Rendered page images:
::::::::::

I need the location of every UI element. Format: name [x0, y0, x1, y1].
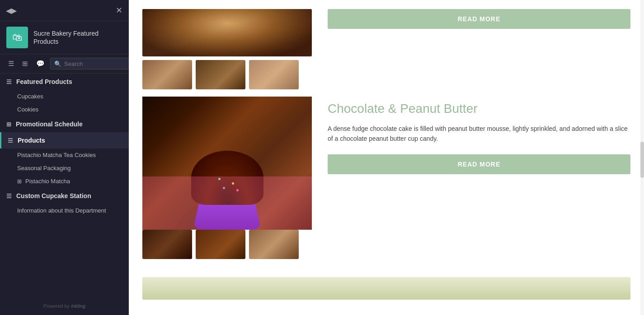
products-label: Products: [18, 137, 45, 144]
brand-label: Inkling: [71, 303, 85, 309]
scrollbar-track: [640, 0, 644, 315]
scrollbar-thumb[interactable]: [640, 142, 644, 178]
pistachio-matcha-label: Pistachio Matcha: [25, 178, 70, 185]
sidebar: ◀▶ ✕ 🛍 Sucre Bakery Featured Products ☰ …: [0, 0, 129, 315]
sidebar-toolbar: ☰ ⊞ 💬 🔍 ✕: [0, 54, 129, 74]
nav-section-promotional: ⊞ Promotional Schedule: [0, 116, 129, 132]
powered-by-label: Powered by: [43, 303, 70, 309]
nav-item-cupcakes[interactable]: Cupcakes: [0, 90, 129, 103]
choc-pb-main-image: [142, 97, 312, 230]
search-input[interactable]: [64, 60, 129, 67]
cupcake-thumb-2[interactable]: [196, 60, 245, 89]
shopping-bag-icon: 🛍: [12, 32, 22, 43]
card-view-button[interactable]: ⊞: [19, 58, 31, 69]
choc-pb-thumb-3[interactable]: [249, 230, 299, 259]
choc-pb-thumb-1[interactable]: [142, 230, 192, 259]
nav-item-cookies[interactable]: Cookies: [0, 103, 129, 116]
choc-peanut-butter-card: Chocolate & Peanut Butter A dense fudge …: [142, 97, 630, 259]
top-product-card: READ MORE: [142, 9, 630, 89]
nav-custom-cupcake-station[interactable]: ☰ Custom Cupcake Station: [0, 188, 129, 204]
product-description: A dense fudge chocolate cake is filled w…: [328, 124, 630, 144]
nav-section-featured-products: ☰ Featured Products Cupcakes Cookies: [0, 74, 129, 116]
featured-products-icon: ☰: [6, 79, 12, 85]
close-button[interactable]: ✕: [116, 6, 122, 14]
read-more-button[interactable]: READ MORE: [328, 154, 630, 174]
sidebar-header: ◀▶ ✕: [0, 0, 129, 21]
nav-section-cupcake-station: ☰ Custom Cupcake Station Information abo…: [0, 188, 129, 217]
app-icon: 🛍: [6, 27, 28, 48]
app-title-row: 🛍 Sucre Bakery Featured Products: [0, 21, 129, 54]
app-title: Sucre Bakery Featured Products: [33, 29, 122, 46]
cupcake-station-icon: ☰: [6, 193, 12, 199]
pistachio-matcha-icon: ⊞: [17, 178, 22, 185]
list-icon: ☰: [8, 60, 14, 67]
nav-products[interactable]: ☰ Products: [0, 132, 129, 148]
sidebar-footer: Powered by Inkling: [0, 297, 129, 315]
top-product-info: READ MORE: [328, 9, 630, 29]
nav-featured-products[interactable]: ☰ Featured Products: [0, 74, 129, 90]
cupcake-thumb-1[interactable]: [142, 60, 192, 89]
promotional-label: Promotional Schedule: [16, 120, 83, 128]
promotional-icon: ⊞: [6, 121, 11, 128]
cookie-preview-bar: [142, 277, 630, 300]
choc-pb-info: Chocolate & Peanut Butter A dense fudge …: [328, 97, 630, 174]
search-icon: 🔍: [54, 60, 61, 67]
choc-pb-images: [142, 97, 314, 259]
comment-icon: 💬: [36, 60, 45, 67]
choc-pb-thumb-row: [142, 230, 314, 259]
products-icon: ☰: [8, 137, 13, 144]
nav-item-pistachio-matcha[interactable]: ⊞ Pistachio Matcha: [0, 175, 129, 188]
nav-promotional-schedule[interactable]: ⊞ Promotional Schedule: [0, 116, 129, 132]
product-section: READ MORE: [129, 0, 644, 309]
top-thumb-row: [142, 60, 314, 89]
main-content: READ MORE: [129, 0, 644, 315]
nav-section-products: ☰ Products Pistachio Matcha Tea Cookies …: [0, 132, 129, 188]
card-icon: ⊞: [22, 60, 28, 67]
list-view-button[interactable]: ☰: [5, 58, 17, 69]
search-box: 🔍 ✕: [50, 58, 129, 69]
choc-pb-thumb-2[interactable]: [196, 230, 245, 259]
nav-item-seasonal-packaging[interactable]: Seasonal Packaging: [0, 162, 129, 175]
top-main-cupcake-image: [142, 9, 312, 56]
product-title: Chocolate & Peanut Butter: [328, 101, 630, 116]
cupcake-thumb-3[interactable]: [249, 60, 299, 89]
featured-products-label: Featured Products: [16, 78, 72, 85]
top-read-more-button[interactable]: READ MORE: [328, 9, 630, 29]
logo-icon: ◀▶: [6, 5, 16, 15]
nav-item-dept-info[interactable]: Information about this Department: [0, 204, 129, 217]
nav-item-pistachio-matcha-cookies[interactable]: Pistachio Matcha Tea Cookies: [0, 148, 129, 162]
sidebar-logo: ◀▶: [6, 5, 16, 15]
top-product-images: [142, 9, 314, 89]
comment-button[interactable]: 💬: [33, 58, 47, 69]
cupcake-station-label: Custom Cupcake Station: [16, 192, 91, 199]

::::::::::

PROBLEM STATEMENT: Across all the entries above, how many lines have the word "title" in them? Only the number, please.

SOLUTION TO THIS EXERCISE: 3